Exercise directions
In the records, find each line where "flutter" occurs, and copy it.

Transcribed page contents

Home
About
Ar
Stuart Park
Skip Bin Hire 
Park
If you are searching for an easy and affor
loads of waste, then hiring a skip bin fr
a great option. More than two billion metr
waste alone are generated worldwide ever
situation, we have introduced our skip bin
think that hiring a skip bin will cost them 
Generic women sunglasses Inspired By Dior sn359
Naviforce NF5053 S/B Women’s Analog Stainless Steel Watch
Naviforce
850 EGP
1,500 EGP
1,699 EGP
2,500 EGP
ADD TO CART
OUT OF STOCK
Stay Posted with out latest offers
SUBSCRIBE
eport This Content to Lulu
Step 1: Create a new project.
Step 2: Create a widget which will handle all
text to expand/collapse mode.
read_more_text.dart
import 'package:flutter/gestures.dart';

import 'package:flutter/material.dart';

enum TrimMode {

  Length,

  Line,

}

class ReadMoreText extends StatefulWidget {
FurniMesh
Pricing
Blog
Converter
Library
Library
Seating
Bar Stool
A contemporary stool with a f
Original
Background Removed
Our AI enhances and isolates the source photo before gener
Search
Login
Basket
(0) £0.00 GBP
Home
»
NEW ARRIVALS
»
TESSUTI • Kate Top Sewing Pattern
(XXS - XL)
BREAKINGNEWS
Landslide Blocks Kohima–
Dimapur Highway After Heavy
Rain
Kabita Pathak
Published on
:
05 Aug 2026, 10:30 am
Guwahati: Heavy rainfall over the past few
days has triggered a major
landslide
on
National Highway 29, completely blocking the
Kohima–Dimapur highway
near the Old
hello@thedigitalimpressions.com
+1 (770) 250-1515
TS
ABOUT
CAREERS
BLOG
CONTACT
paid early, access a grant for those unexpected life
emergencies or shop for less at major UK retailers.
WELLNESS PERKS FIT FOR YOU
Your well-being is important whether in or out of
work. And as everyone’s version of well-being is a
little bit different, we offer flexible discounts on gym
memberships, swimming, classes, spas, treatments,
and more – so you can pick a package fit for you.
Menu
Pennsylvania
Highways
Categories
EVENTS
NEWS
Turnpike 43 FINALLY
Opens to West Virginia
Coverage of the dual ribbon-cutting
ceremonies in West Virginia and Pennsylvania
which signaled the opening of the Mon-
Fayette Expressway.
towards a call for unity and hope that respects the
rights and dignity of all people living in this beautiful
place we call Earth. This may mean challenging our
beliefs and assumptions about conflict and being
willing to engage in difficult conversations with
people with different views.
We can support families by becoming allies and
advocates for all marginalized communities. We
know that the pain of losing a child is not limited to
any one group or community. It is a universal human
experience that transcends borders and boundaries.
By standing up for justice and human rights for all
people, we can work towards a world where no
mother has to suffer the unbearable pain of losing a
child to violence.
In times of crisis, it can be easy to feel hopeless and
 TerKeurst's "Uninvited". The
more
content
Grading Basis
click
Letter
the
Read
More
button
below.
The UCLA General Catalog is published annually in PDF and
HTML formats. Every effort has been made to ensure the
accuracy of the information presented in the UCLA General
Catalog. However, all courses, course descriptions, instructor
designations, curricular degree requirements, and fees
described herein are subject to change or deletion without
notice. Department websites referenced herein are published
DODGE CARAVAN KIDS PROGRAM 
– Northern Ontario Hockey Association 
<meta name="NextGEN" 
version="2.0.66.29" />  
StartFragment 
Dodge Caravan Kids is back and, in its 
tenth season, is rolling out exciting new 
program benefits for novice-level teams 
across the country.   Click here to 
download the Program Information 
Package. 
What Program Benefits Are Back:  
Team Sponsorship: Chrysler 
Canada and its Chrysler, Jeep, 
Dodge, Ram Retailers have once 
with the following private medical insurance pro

---

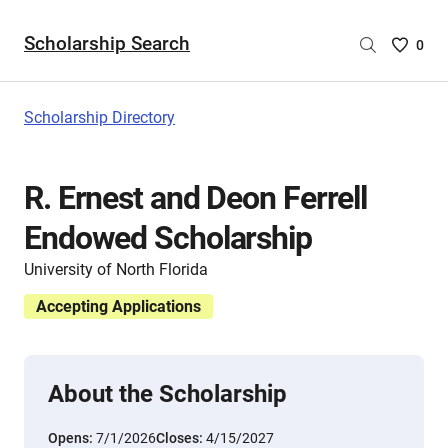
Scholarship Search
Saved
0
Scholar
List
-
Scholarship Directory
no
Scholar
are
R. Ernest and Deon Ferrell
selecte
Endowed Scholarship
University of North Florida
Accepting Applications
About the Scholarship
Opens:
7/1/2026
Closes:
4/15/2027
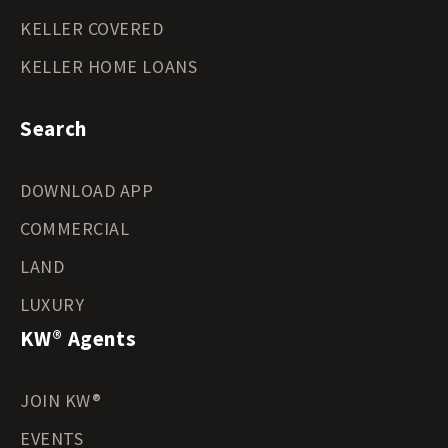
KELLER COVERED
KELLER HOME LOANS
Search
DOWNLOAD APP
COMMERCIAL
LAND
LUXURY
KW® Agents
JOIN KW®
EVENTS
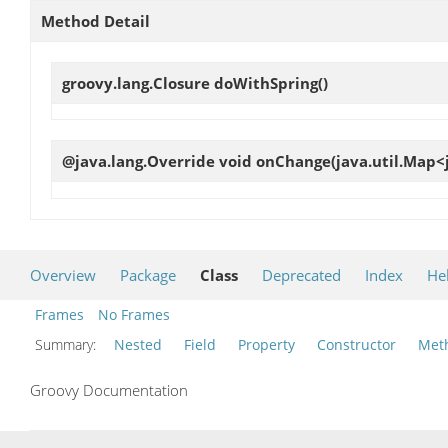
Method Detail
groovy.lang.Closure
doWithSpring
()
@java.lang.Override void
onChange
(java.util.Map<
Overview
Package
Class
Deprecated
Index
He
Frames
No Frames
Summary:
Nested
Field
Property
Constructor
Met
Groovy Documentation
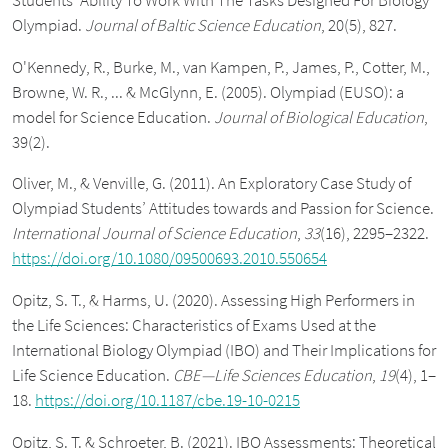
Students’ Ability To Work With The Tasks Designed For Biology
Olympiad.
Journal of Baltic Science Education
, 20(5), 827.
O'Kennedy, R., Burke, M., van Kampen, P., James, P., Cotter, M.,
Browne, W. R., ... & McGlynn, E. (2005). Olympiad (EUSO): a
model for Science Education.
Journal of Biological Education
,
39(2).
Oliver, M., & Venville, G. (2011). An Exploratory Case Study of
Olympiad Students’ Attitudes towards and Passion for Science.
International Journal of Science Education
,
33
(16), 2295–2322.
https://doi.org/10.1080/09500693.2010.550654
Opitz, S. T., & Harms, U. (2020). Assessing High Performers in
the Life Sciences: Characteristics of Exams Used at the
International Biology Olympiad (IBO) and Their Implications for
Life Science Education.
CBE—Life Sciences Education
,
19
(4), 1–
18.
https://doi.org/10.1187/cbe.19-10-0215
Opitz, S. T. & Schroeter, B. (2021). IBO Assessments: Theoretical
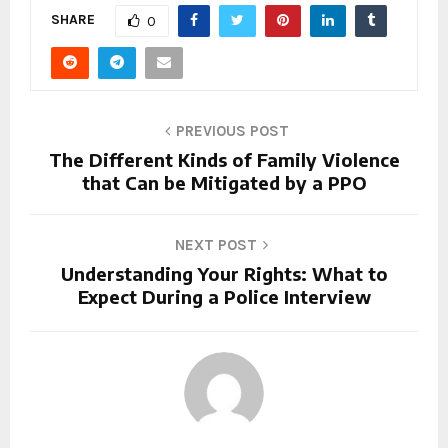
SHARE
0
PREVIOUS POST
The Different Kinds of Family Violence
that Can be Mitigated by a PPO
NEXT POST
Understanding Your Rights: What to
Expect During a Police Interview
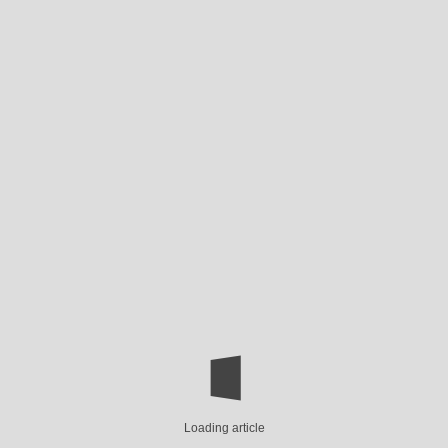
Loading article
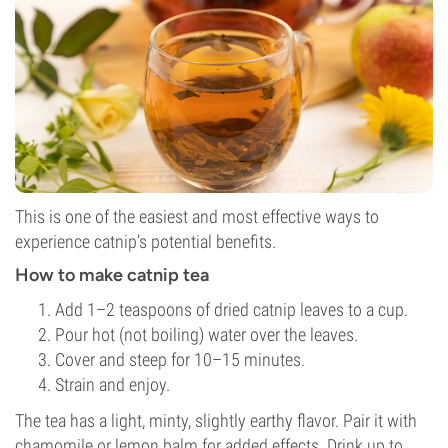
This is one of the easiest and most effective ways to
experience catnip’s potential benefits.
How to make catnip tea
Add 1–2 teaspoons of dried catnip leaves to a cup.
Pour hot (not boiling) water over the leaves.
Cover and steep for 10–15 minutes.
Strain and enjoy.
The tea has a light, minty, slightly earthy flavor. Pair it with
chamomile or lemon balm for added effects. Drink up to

...

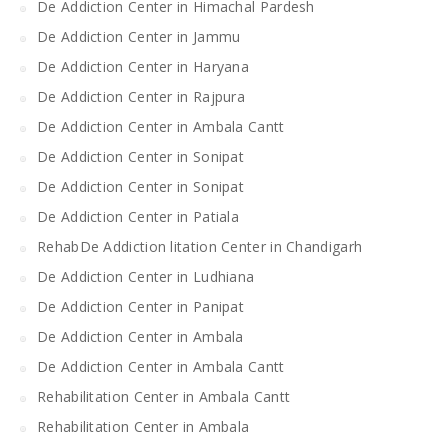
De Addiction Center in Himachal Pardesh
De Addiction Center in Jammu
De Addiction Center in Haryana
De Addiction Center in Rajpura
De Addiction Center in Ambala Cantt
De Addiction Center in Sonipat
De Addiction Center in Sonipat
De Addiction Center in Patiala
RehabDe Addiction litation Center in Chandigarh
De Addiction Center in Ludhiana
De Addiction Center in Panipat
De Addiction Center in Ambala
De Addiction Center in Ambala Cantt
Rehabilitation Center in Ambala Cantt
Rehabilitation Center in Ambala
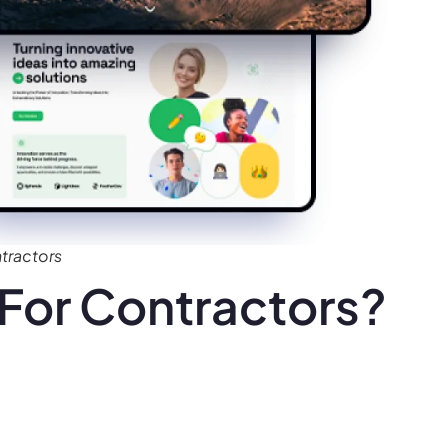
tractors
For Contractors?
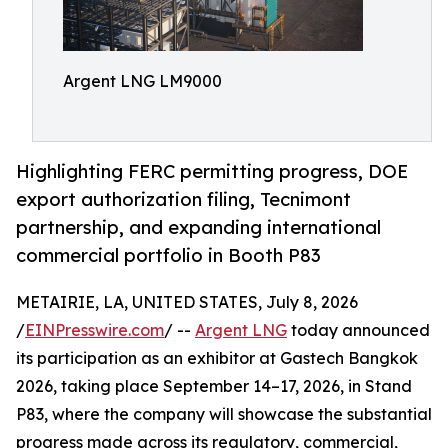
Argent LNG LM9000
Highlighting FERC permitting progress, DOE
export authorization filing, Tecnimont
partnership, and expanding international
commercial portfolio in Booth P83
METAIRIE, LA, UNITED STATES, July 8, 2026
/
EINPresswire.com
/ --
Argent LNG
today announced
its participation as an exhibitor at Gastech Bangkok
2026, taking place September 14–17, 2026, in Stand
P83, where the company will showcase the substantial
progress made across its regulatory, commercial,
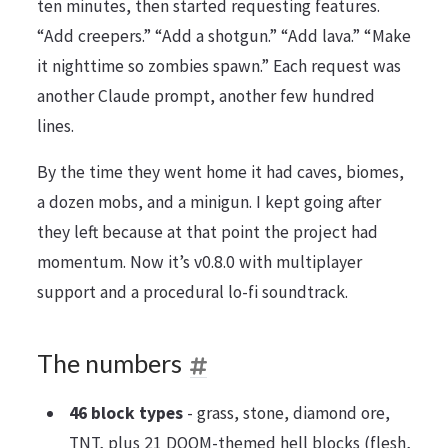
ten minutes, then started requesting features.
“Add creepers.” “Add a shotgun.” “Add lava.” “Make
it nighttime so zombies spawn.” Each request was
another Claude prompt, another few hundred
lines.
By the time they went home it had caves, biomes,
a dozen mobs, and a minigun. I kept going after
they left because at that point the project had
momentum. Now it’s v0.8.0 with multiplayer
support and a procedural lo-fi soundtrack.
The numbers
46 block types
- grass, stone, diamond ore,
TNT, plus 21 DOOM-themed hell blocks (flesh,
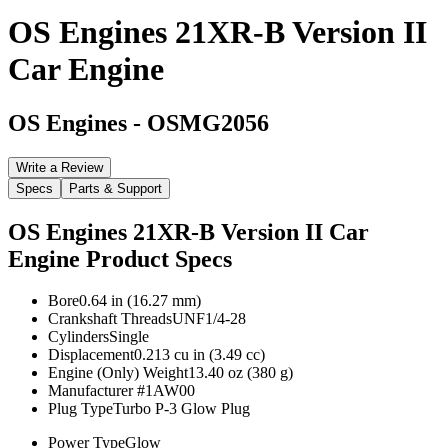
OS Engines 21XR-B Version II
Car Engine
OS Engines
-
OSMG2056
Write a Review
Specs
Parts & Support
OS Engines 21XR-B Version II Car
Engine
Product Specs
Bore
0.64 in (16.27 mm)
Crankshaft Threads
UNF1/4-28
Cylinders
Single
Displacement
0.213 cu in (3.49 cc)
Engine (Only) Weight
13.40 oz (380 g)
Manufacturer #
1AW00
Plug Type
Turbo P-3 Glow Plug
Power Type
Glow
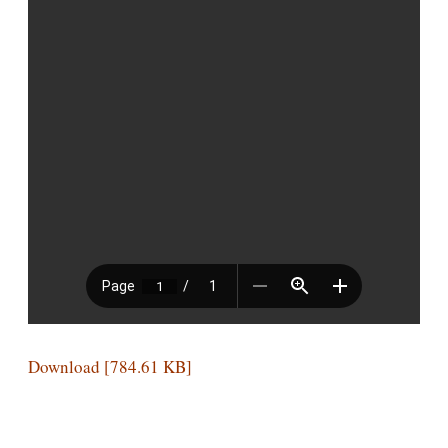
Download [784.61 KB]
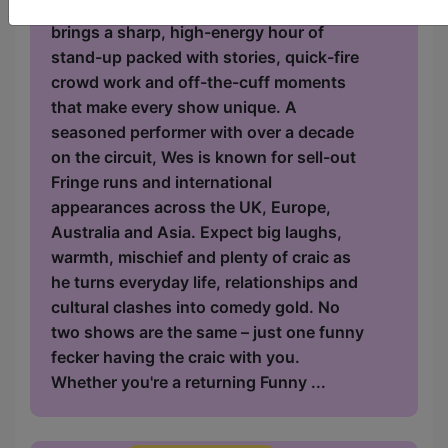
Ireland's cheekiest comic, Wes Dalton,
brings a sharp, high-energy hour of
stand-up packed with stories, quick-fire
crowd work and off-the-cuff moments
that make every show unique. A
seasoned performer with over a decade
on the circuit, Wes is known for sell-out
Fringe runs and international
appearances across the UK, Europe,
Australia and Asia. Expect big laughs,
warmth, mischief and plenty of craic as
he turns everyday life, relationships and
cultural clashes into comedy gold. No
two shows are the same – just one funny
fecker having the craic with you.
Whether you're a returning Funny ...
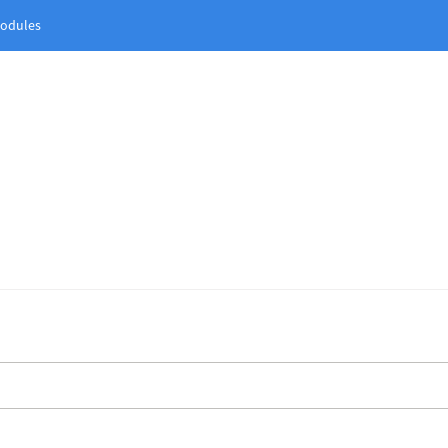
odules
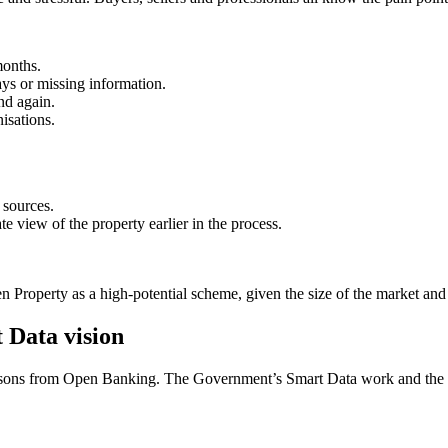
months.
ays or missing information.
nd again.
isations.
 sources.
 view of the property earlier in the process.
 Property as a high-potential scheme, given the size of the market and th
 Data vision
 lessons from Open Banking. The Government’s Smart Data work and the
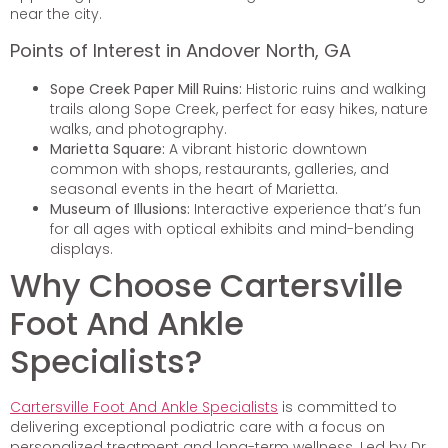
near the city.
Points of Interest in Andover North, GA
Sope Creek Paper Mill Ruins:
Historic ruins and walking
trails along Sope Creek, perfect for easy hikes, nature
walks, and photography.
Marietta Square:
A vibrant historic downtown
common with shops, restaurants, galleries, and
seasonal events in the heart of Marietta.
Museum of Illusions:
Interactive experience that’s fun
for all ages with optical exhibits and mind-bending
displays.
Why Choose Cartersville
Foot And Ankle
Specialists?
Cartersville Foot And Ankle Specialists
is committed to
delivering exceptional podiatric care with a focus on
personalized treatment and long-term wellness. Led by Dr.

Task response
import 'package:flutter/gestures.dart';
import 'package:flutter/material.dart';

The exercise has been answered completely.